Illinoisans, Get Ready To Pay More For Gas And Food-–Here’s Why
Wasn't it cool last year when the powers-that-be here in Illinois decided (purely for your own good, I'm sure) that it would be a nice idea to suspend some of the taxes on gasoline and groceries?
I'm sure that move had absolutely nothing to do with the fact that 2022 was an election year. Nothing at all. Nope. Zero. Nada. Perish the thought!
But...the election is over. It's time to dig a little deeper into our wallets, and we'll have to start doing it on July 1st.
Illinois Governor JB Pritzker Doubled Illinois' Gas Tax Back In 2019, Going From 19 Cents To 38 Cents Per Gallon, And He Built In Automatic Annual Increases
But, as part of his election year "tax relief measures," a 6-month delay of the automatic hikes was implemented, too.

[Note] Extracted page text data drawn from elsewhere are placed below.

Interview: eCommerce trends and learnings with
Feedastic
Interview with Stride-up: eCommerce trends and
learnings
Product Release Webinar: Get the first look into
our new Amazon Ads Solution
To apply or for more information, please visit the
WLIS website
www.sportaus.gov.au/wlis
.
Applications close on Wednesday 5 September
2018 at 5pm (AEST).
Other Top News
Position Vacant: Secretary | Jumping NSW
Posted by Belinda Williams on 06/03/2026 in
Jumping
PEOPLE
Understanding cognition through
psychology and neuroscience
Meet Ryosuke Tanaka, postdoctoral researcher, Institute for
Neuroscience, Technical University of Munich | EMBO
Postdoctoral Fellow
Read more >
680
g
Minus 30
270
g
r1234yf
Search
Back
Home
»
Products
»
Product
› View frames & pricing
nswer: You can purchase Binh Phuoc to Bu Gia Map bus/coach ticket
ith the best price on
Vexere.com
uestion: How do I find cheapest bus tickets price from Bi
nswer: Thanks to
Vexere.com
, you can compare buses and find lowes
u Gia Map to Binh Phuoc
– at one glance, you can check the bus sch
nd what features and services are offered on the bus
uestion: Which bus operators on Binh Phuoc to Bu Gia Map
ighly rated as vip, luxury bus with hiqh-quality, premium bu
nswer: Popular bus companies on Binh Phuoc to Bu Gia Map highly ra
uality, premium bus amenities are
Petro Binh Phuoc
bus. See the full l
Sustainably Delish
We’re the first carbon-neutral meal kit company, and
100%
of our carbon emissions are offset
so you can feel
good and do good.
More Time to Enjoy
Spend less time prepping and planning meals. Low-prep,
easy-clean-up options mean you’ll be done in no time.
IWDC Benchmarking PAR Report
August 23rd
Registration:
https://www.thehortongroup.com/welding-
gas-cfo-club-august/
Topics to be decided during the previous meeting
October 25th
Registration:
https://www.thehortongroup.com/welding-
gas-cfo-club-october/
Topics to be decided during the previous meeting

That's why Illinoisans are looking at two gas tax hikes this year; the first one, a 3.1 cent increase took place on January 1st, and now the second hike, another 3.1 cents, will happen on July 1st.

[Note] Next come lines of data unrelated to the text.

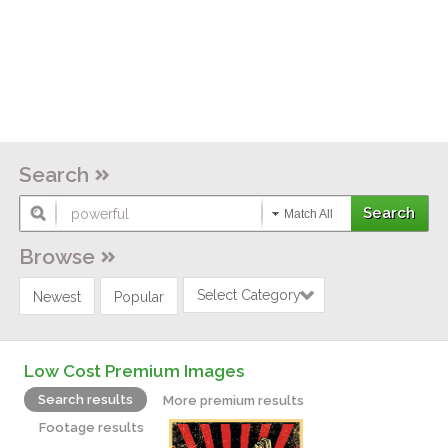
Search
Match All
Browse
Select Category
Newest
Popular
Low Cost Premium Images
Search results
More premium results
Footage results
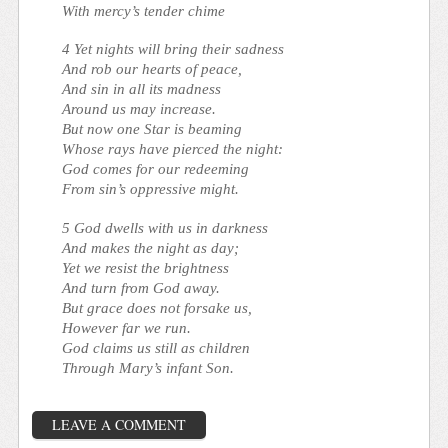
With mercy’s tender chime
4 Yet nights will bring their sadness
And rob our hearts of peace,
And sin in all its madness
Around us may increase.
But now one Star is beaming
Whose rays have pierced the night:
God comes for our redeeming
From sin’s oppressive might.
5 God dwells with us in darkness
And makes the night as day;
Yet we resist the brightness
And turn from God away.
But grace does not forsake us,
However far we run.
God claims us still as children
Through Mary’s infant Son.
LEAVE A COMMENT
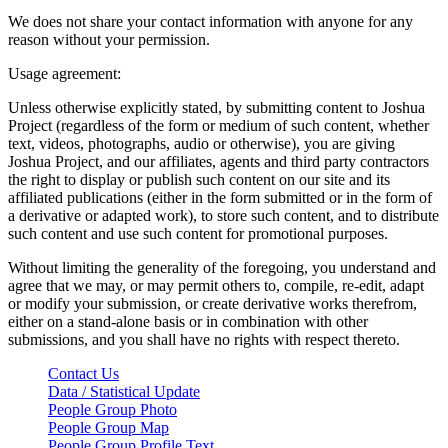
We does not share your contact information with anyone for any
reason without your permission.
Usage agreement:
Unless otherwise explicitly stated, by submitting content to Joshua
Project (regardless of the form or medium of such content, whether
text, videos, photographs, audio or otherwise), you are giving
Joshua Project, and our affiliates, agents and third party contractors
the right to display or publish such content on our site and its
affiliated publications (either in the form submitted or in the form of
a derivative or adapted work), to store such content, and to distribute
such content and use such content for promotional purposes.
Without limiting the generality of the foregoing, you understand and
agree that we may, or may permit others to, compile, re-edit, adapt
or modify your submission, or create derivative works therefrom,
either on a stand-alone basis or in combination with other
submissions, and you shall have no rights with respect thereto.
Contact Us
Data / Statistical Update
People Group Photo
People Group Map
People Group Profile Text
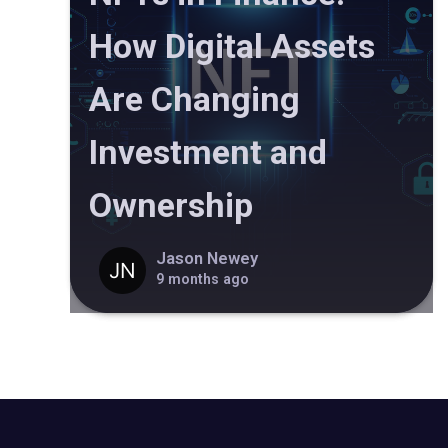
How Digital Assets
Are Changing
Investment and
Ownership
Jason Newey
9 months ago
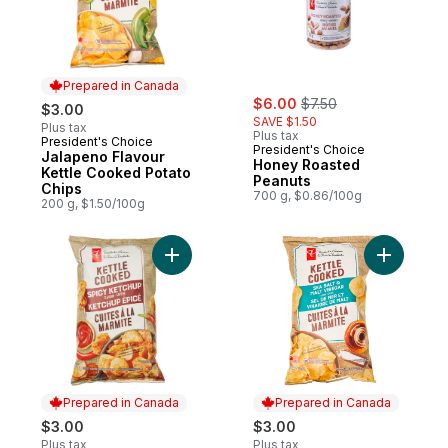
Prepared in Canada
sale:
, formerly:
$6.00
$7.50
$3.00
SAVE $1.50
Plus tax
Plus tax
President's Choice
Prepared in Canada
President's Choice
Jalapeno Flavour
Honey Roasted
Kettle Cooked Potato
Peanuts
Chips
700 g, $0.86/100g
200 g, $1.50/100g
Add Spicy Ketchup Flavour Kettle Cooked 
Add Sea S
Prepared in Canada
Prepared in Canada
$3.00
$3.00
Plus tax
Plus tax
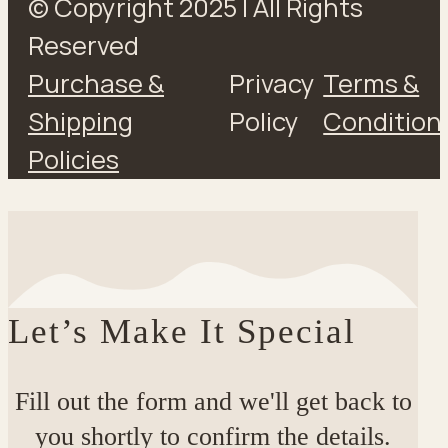
© Copyright 2025 | All Rights
Reserved
Purchase &
Privacy
Terms &
Shipping
Policy
Condition
Policies
Let’s Make It Special
Fill out the form and we'll get back to
you shortly to confirm the details.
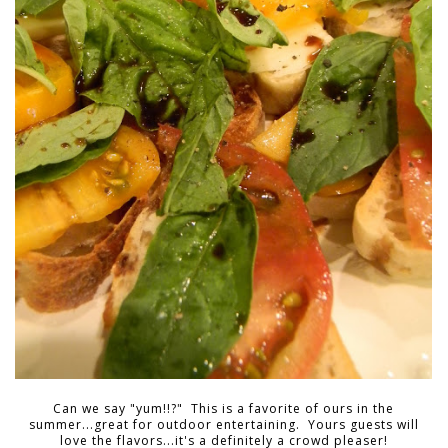
Can we say "yum!!?" This is a favorite of ours in the
summer...great for outdoor entertaining. Yours guests will
love the flavors...it's a definitely a crowd pleaser!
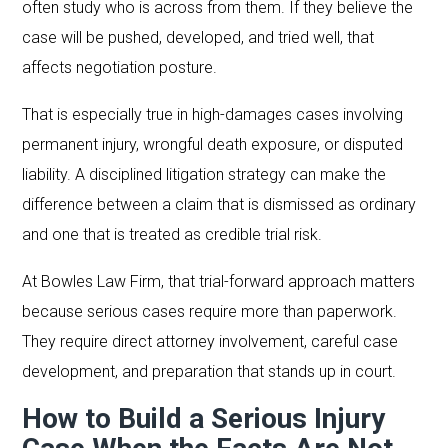
often study who is across from them. If they believe the
case will be pushed, developed, and tried well, that
affects negotiation posture.
That is especially true in high-damages cases involving
permanent injury, wrongful death exposure, or disputed
liability. A disciplined litigation strategy can make the
difference between a claim that is dismissed as ordinary
and one that is treated as credible trial risk.
At Bowles Law Firm, that trial-forward approach matters
because serious cases require more than paperwork.
They require direct attorney involvement, careful case
development, and preparation that stands up in court.
How to Build a Serious Injury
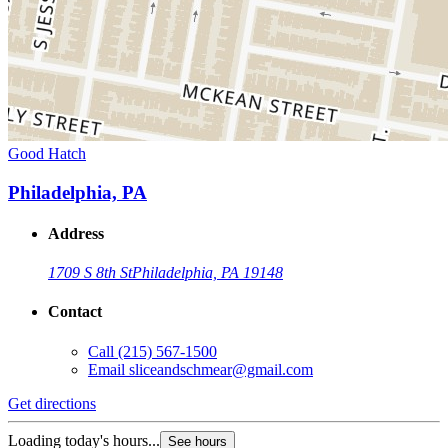
Good Hatch
Philadelphia, PA
Address
1709 S 8th St
Philadelphia, PA 19148
Contact
Call
(215) 567-1500
Email
sliceandschmear@gmail.com
Get directions
Loading today's hours...
See hours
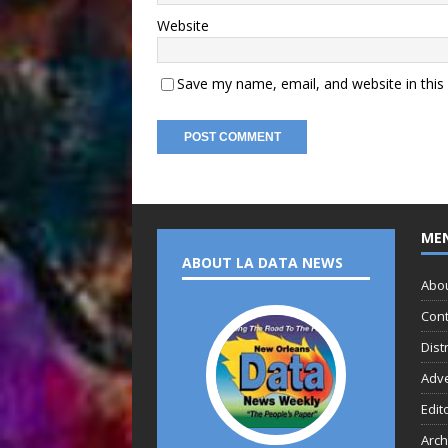
Website
Save my name, email, and website in this
ME
ABOUT LA DATA NEWS
Abo
Cont
Dist
Adve
Edit
Arch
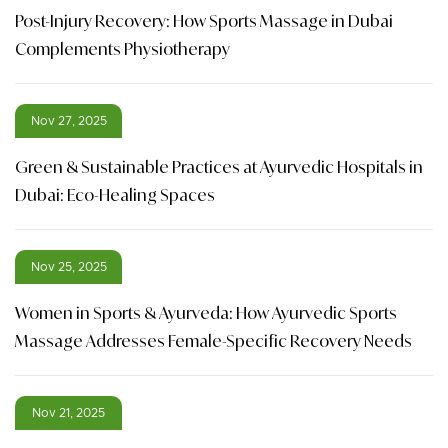
Post-Injury Recovery: How Sports Massage in Dubai
Complements Physiotherapy
Nov 27, 2025
Green & Sustainable Practices at Ayurvedic Hospitals in
Dubai: Eco-Healing Spaces
Nov 25, 2025
Women in Sports & Ayurveda: How Ayurvedic Sports
Massage Addresses Female-Specific Recovery Needs
Nov 21, 2025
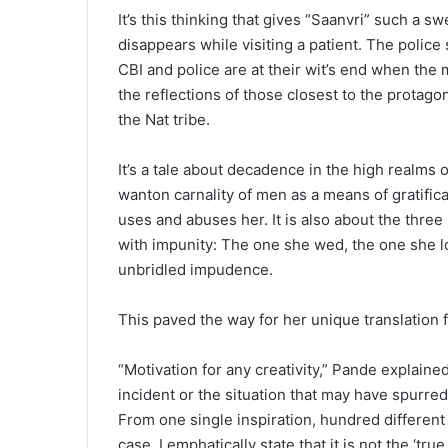
It’s this thinking that gives “Saanvri” such a s
disappears while visiting a patient. The poli
CBI and police are at their wit’s end when the 
the reflections of those closest to the protago
the Nat tribe.
It’s a tale about decadence in the high realms
wanton carnality of men as a means of gratific
uses and abuses her. It is also about the three
with impunity: The one she wed, the one she l
unbridled impudence.
This paved the way for her unique translation f
“Motivation for any creativity,” Pande explaine
incident or the situation that may have spurred 
From one single inspiration, hundred different 
case. I emphatically state that it is not the ‘t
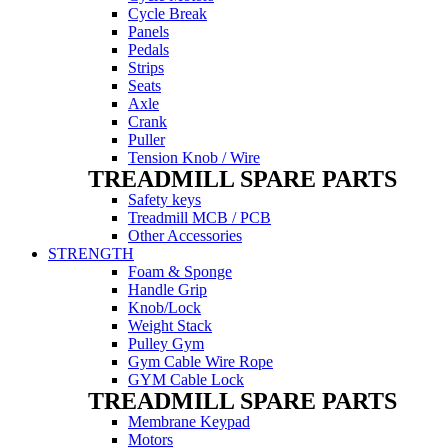
Cycle Break
Panels
Pedals
Strips
Seats
Axle
Crank
Puller
Tension Knob / Wire
TREADMILL SPARE PARTS
Safety keys
Treadmill MCB / PCB
Other Accessories
STRENGTH
Foam & Sponge
Handle Grip
Knob/Lock
Weight Stack
Pulley Gym
Gym Cable Wire Rope
GYM Cable Lock
TREADMILL SPARE PARTS
Membrane Keypad
Motors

That gives all of us here in the Land of Lincoln at total gas tax hike of 6.2 cents in 2023. The motor fuel tax will be 45.4 cents per gallon by the time you head out to enjoy the 4th of July, up from the 42.3 cents we've been paying since the first of the year, and the 39.2 cents we were shelling out a year ago.
Enough About Gas Taxes...Did I Mention That Illinois' Grocery Tax Is Returning, Too?
Back when the decision was made to suspend the gas tax increases, there was also an order given to suspend Illinois' grocery tax as well.
Illinois lawmakers called a halt to the collection of grocery taxes last July, and said that Illinois' 1 percent grocery tax would be on hold for the entire fiscal year.
Well, we're nearly at the end of that timespan, so get ready for groceries in Illinois to be back to being taxed at one percent starting on Saturday, July 1st.
But wait, there's more, according to TheCenterSquare.com:
The state's recently approved fiscal year 2024 budget includes other fee increases. Certificate of title, except for an all-terrain vehicle, off-highway motorcycle, or motor home, mini motor home or van camper will be $165, up from $155. The price of getting driving records will increase to $20 from $12. Another increase in the budget includes the fee the Secretary of State can charge "local governments, elected state officials, state education institutions, and all other governmental units of the State and Federal Government" for access to driving statistics. That fee is doubled from $250 to $500.